October 29, 2014
The consideration of cultural factors in international agricultural research are receiving more attention. Increasingly in PNG, the national agricultural research organisations are recognising the importance of socio-economic and cultural factors for explaining the low adoption rate of good farming practices and the poor uptake rate of new technologies in the cocoa, coffee and oil palm sectors.
At the Crawford Fund Parliamentary Conference, a number of examples were given where specific considerations of the local community’s needs determined whether a project succeeded or failed. One memorable example was given in the Sir John Crawford Memorial Address by Catherine Bertini who related her experience during a visit to rural Angola. The community was ready to plant, but they needed hoes. There were around one hundred long-handled hoes leaned against a fence. When asked why they weren’t being used, she was told they were “male” hoes, provided by an NGO. She learned there was “female” hoe which had a shorter handle and was more pointed. These hoes enabled the women to squat which was easier when working in the fields with a baby on their backs.
Socio-economic research is new to many agricultural research organisations and most researchers have little experience in this type of research design, data analysis and reporting.
To address this emerging need, research design and data analysis were covered in two earlier Crawford funded workshops. The WA Committee of the Crawford Fund has now supported a third workshop in research writing to assist junior level researchers from the PNG Oil Palm Research Association (PNGOPRA), the Cocoa and Coconut Institute (CCI), the Coffee Industry Corporation (CIC) and the National Agricultural Research Institute (NARI) to develop good writing skills to write up the findings of their social research.

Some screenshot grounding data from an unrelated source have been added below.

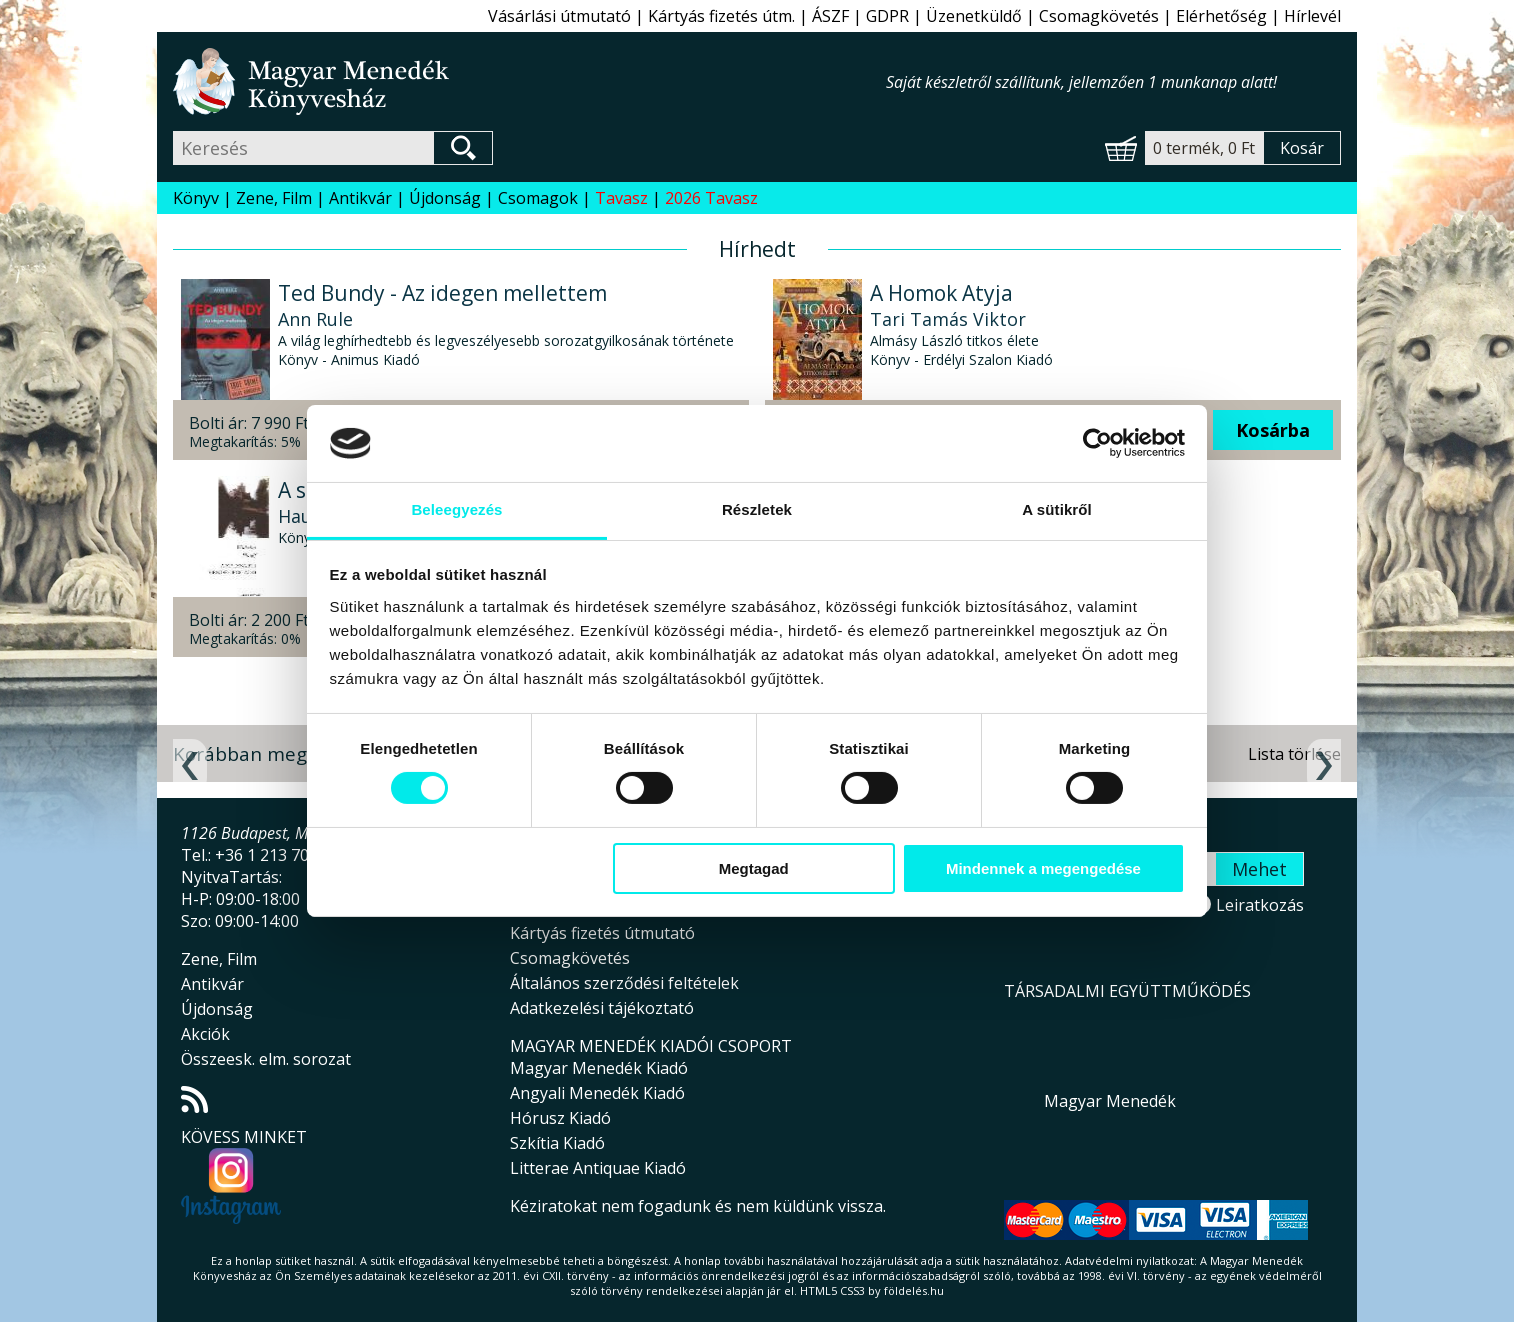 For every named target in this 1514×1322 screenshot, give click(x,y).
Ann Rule (315, 319)
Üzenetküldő (974, 16)
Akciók (205, 1034)
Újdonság (445, 198)
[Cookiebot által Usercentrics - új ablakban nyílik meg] (1097, 443)
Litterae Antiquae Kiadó (598, 1168)
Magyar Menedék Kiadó (599, 1068)
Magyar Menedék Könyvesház (529, 81)
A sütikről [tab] (1057, 509)
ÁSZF (830, 16)
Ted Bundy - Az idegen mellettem (442, 293)
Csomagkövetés (1099, 16)
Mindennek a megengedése (1043, 868)
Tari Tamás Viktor (948, 319)
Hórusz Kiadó (560, 1118)
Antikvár (360, 198)
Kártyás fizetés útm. (721, 16)
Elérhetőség (1221, 16)
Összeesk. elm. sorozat (266, 1059)
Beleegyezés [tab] (456, 509)
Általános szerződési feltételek (624, 983)
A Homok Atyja (941, 293)
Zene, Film (274, 198)
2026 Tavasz (711, 198)
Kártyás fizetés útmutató (602, 933)
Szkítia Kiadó (557, 1143)
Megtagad (754, 868)
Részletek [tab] (757, 509)
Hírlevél (1312, 16)
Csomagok (538, 198)
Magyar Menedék (1110, 1101)
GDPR (887, 16)
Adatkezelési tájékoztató (602, 1008)
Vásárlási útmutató (559, 16)
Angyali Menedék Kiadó (597, 1093)
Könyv (196, 198)
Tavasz (621, 198)
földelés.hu (914, 1290)
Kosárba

Participants learned how to write up qualitative and quantitative aspects of their social research for publication. The course involved group and individual exercises to give the trainees practice in using the writing techniques they were taught. On the third day of the workshop, participants had a field visit to a coffee growing area in Bena Bena which was one of the field sites in an ACIAR coffee project.
Several research articles have been written and published since completion of the course.